Nora la rebelde (in English "Nora the Rebel") is a 1979 Mexican comedy film directed by Mauricio de la Serna and starring Olga Breeskin and Andrés García.

==Plot==
Nora is a beautiful music student who wants to be a violinist like her late father, but finds out that people focus more on her stunning good looks than her talent, much to her chagrin. When she finds out that the virtuous Bulgarian orchestra director Sándor Horváth is coming to Mexico, she will do the impossible to meet him in person, and on the way, she will be involved in a hilarious series of accidents caused by her looks. In the meantime, a neighbor of hers, the dentist Gerardo, will try to confess to her a couple of things that will end up making her reflect on life and love.

==Cast==
- Olga Breeskin as Nora Pérez
- Andrés García as Dr. Gerardo
- Amparo Arozamena as Beatriz viuda de Pérez
- Alejandro Ciangherotti
- Eugenia Avendaño
- Carlos Monden as Television actor
- María Prado as Wife of Melitón Cabadas
- Sergio Guzik as Eduardo, Nora's suitor
- Anaís de Melo as Nora's classmate at music school (uncredited)
- José Roberto Hill as Young man in public phone line (uncredited)

==Production==
Released on 1979, the film meant the return of Mauricio de la Serna as director after 15 years of retirement, after the failure of his previous film Furia en el Edén (1964); when consulted in an interview about his long absence from the world of cinema, he declared that he did it "because the pornography and churrismo [referring to churro, a term used for a low-budget film] were bursting me", alluding to the Mexican sex comedy genre then prevailing in the film industry of Mexico.

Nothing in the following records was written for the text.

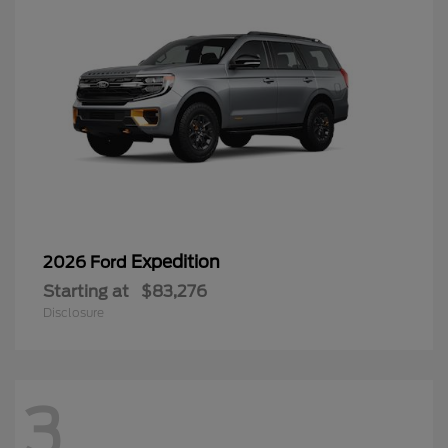
Expedition
2026 Ford
Starting at
$83,276
Disclosure
3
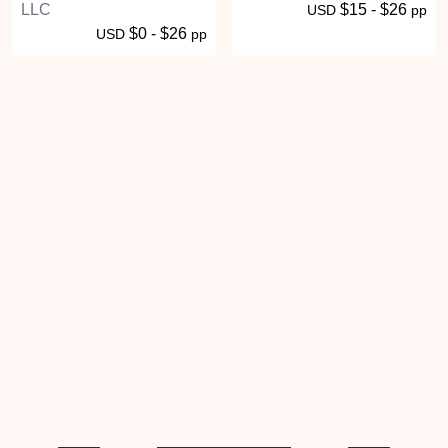
LLC
$15 - $26
USD
pp
$0 - $26
USD
pp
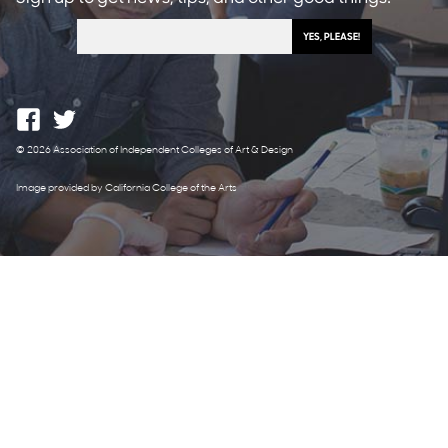
© 2026 Association of Independent Colleges of Art & Design
Image provided by California College of the Arts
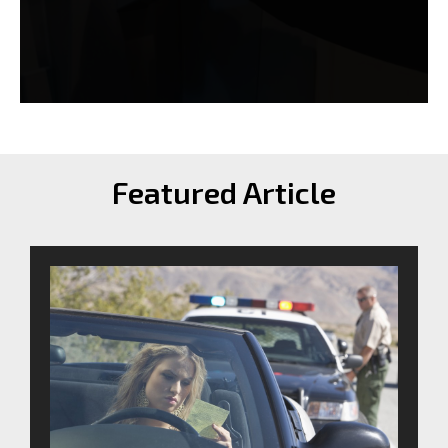
Featured Article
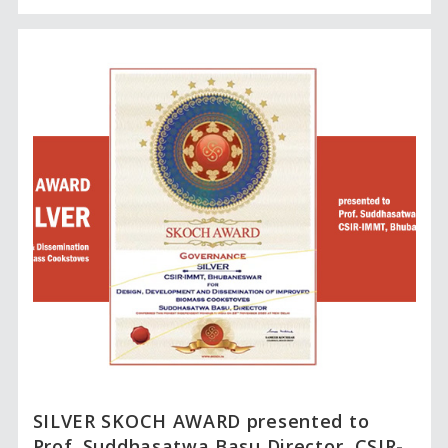
SILVER SKOCH AWARD presented to
Prof. Suddhasatwa Basu,Director, CSIR-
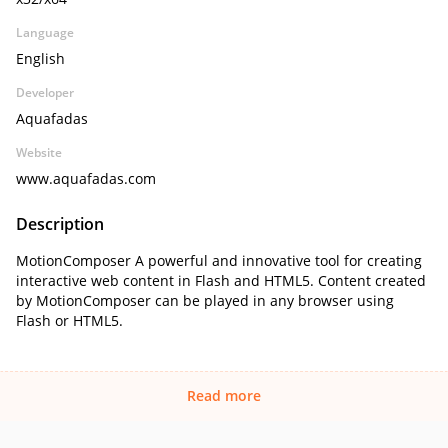
Language
English
Developer
Aquafadas
Website
www.aquafadas.com
Description
MotionComposer A powerful and innovative tool for creating
interactive web content in Flash and HTML5. Content created
by MotionComposer can be played in any browser using
Flash or HTML5.
Read more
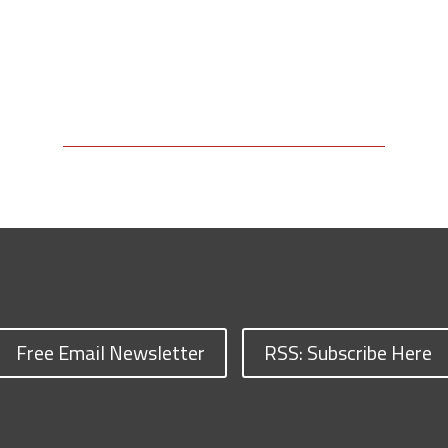
Free Email Newsletter
RSS: Subscribe Here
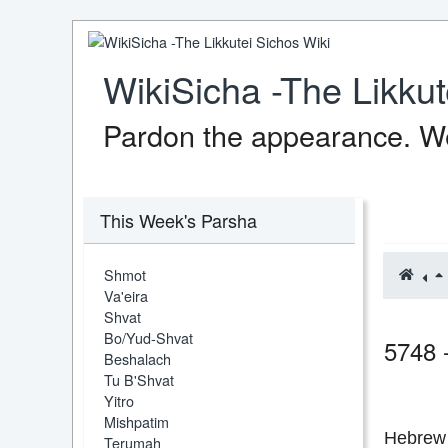
WikiSicha -The Likkut
Pardon the appearance. We
This Week's Parsha
Shmot
Va'eira
Shvat
Bo/Yud-Shvat
5748 
Beshalach
Tu B'Shvat
Yitro
Mishpatim
Hebrew 
Terumah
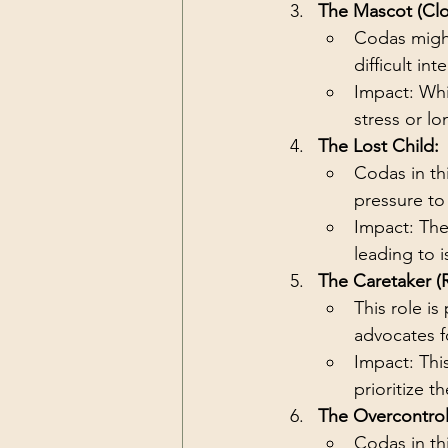
The Mascot (Cl
Codas might
difficult i
Impact: Whi
stress or lo
The Lost Child:
Codas in th
pressure to 
Impact: The
leading to i
The Caretaker (
This role i
advocates f
Impact: Thi
prioritize th
The Overcontrol
Codas in th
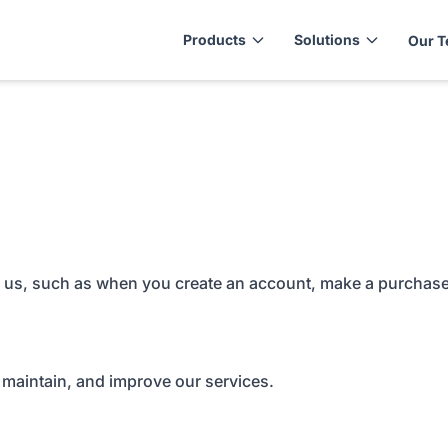
Products
Solutions
Our 
to us, such as when you create an account, make a purchase
 maintain, and improve our services.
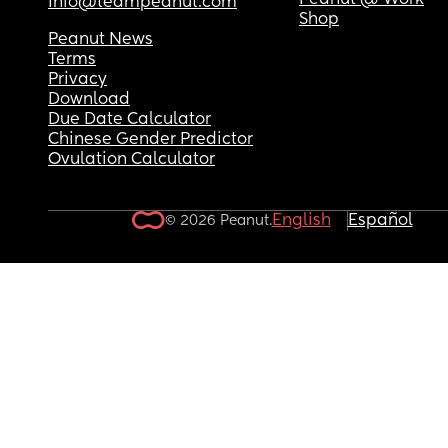
Peanut @ Work
info@teampeanut.com
Shop
Peanut News
Terms
Privacy
Download
Due Date Calculator
Chinese Gender Predictor
Ovulation Calculator
English
Español
© 2026 Peanut.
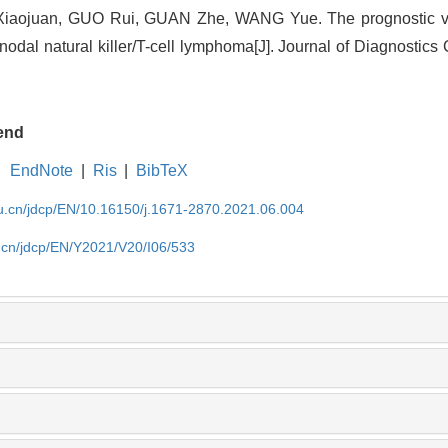
ojuan, GUO Rui, GUAN Zhe, WANG Yue. The prognostic val
dal natural killer/T-cell lymphoma[J]. Journal of Diagnostics 
end
EndNote
|
Ris
|
BibTeX
du.cn/jdcp/EN/10.16150/j.1671-2870.2021.06.004
u.cn/jdcp/EN/Y2021/V20/I06/533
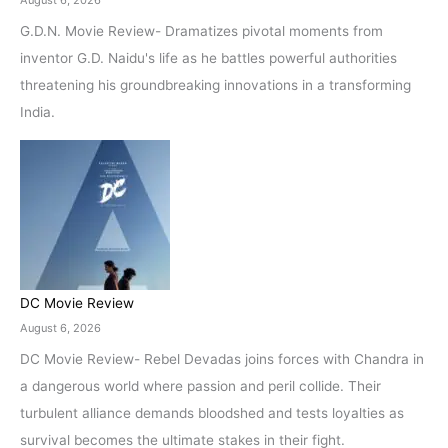
August 6, 2026
G.D.N. Movie Review- Dramatizes pivotal moments from
inventor G.D. Naidu's life as he battles powerful authorities
threatening his groundbreaking innovations in a transforming
India.
DC Movie Review
August 6, 2026
DC Movie Review- Rebel Devadas joins forces with Chandra in
a dangerous world where passion and peril collide. Their
turbulent alliance demands bloodshed and tests loyalties as
survival becomes the ultimate stakes in their fight.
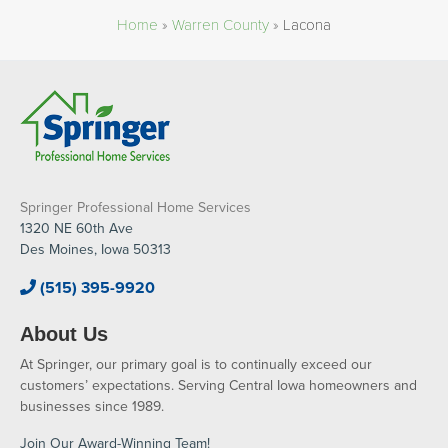
Home
»
Warren County
»
Lacona
Springer Professional Home Services
1320 NE 60th Ave
Des Moines, Iowa 50313
(515) 395-9920
About Us
At Springer, our primary goal is to continually exceed our
customers’ expectations. Serving Central Iowa homeowners and
businesses since 1989.
Join Our Award-Winning Team!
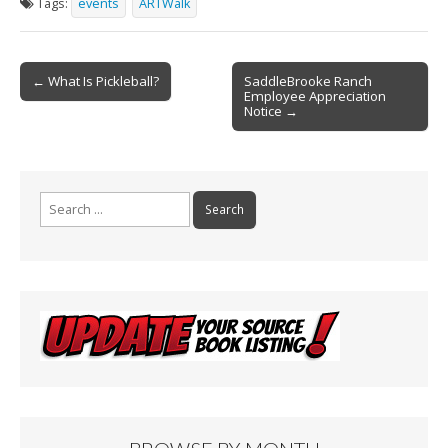
Tags:
events
ARTWalk
b
l
e
o
Post
o
← What Is Pickleball?
SaddleBrooke Ranch
Employee Appreciation
navigation
k
Notice →
Search
for:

Originally the film went under the working title Todos queremos ver a Nora ("We all want to see Nora"), paraphrasing the song "Todos queremos ver a Olga", with which star Olga Breeskin opened her vedette shows.

==Reception==
The film was subject of a negative review by Paco Ignacio Taibo I, who in a review for Proceso magazine titled El asesinato de un proyecto de estrella ("The murder of a star project"), summed up his views on the film saying, "I think that direction does not exist in Nora la rebelde, and that there is no criterion of elemental sanity either; everything is vulgar and outdated, without style and without grace."